• **Records to use**

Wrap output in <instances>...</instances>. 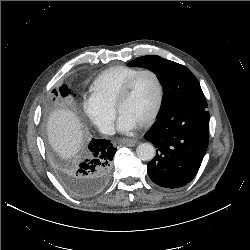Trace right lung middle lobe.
<instances>
[{
	"label": "right lung middle lobe",
	"mask_w": 250,
	"mask_h": 250,
	"mask_svg": "<svg viewBox=\"0 0 250 250\" xmlns=\"http://www.w3.org/2000/svg\"><path fill=\"white\" fill-rule=\"evenodd\" d=\"M53 92L57 95L56 90H53ZM59 92L64 97V96H66V95H68L70 93V90L68 89V87L66 85H64V86L59 88Z\"/></svg>",
	"instance_id": "obj_1"
}]
</instances>
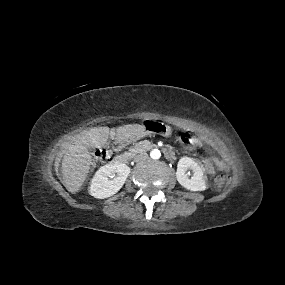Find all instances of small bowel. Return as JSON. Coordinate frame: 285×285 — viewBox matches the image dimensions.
Listing matches in <instances>:
<instances>
[{"label":"small bowel","instance_id":"small-bowel-1","mask_svg":"<svg viewBox=\"0 0 285 285\" xmlns=\"http://www.w3.org/2000/svg\"><path fill=\"white\" fill-rule=\"evenodd\" d=\"M203 164L205 171L210 175H214L218 170H223L226 168V164L223 160L210 154L204 155Z\"/></svg>","mask_w":285,"mask_h":285}]
</instances>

• **Task objective**
From the line with "Find all instances" to the last line above, restate each line word for word, but skip the pictures.

• **Expected answer**
Find all instances of small bowel. Return as JSON. Coordinate frame: 285×285 — viewBox matches the image dimensions.
Listing matches in <instances>:
<instances>
[{"label":"small bowel","instance_id":"small-bowel-1","mask_svg":"<svg viewBox=\"0 0 285 285\" xmlns=\"http://www.w3.org/2000/svg\"><path fill=\"white\" fill-rule=\"evenodd\" d=\"M203 164L205 171L210 175H214L218 170H223L226 168V164L223 160L210 154L204 155Z\"/></svg>","mask_w":285,"mask_h":285}]
</instances>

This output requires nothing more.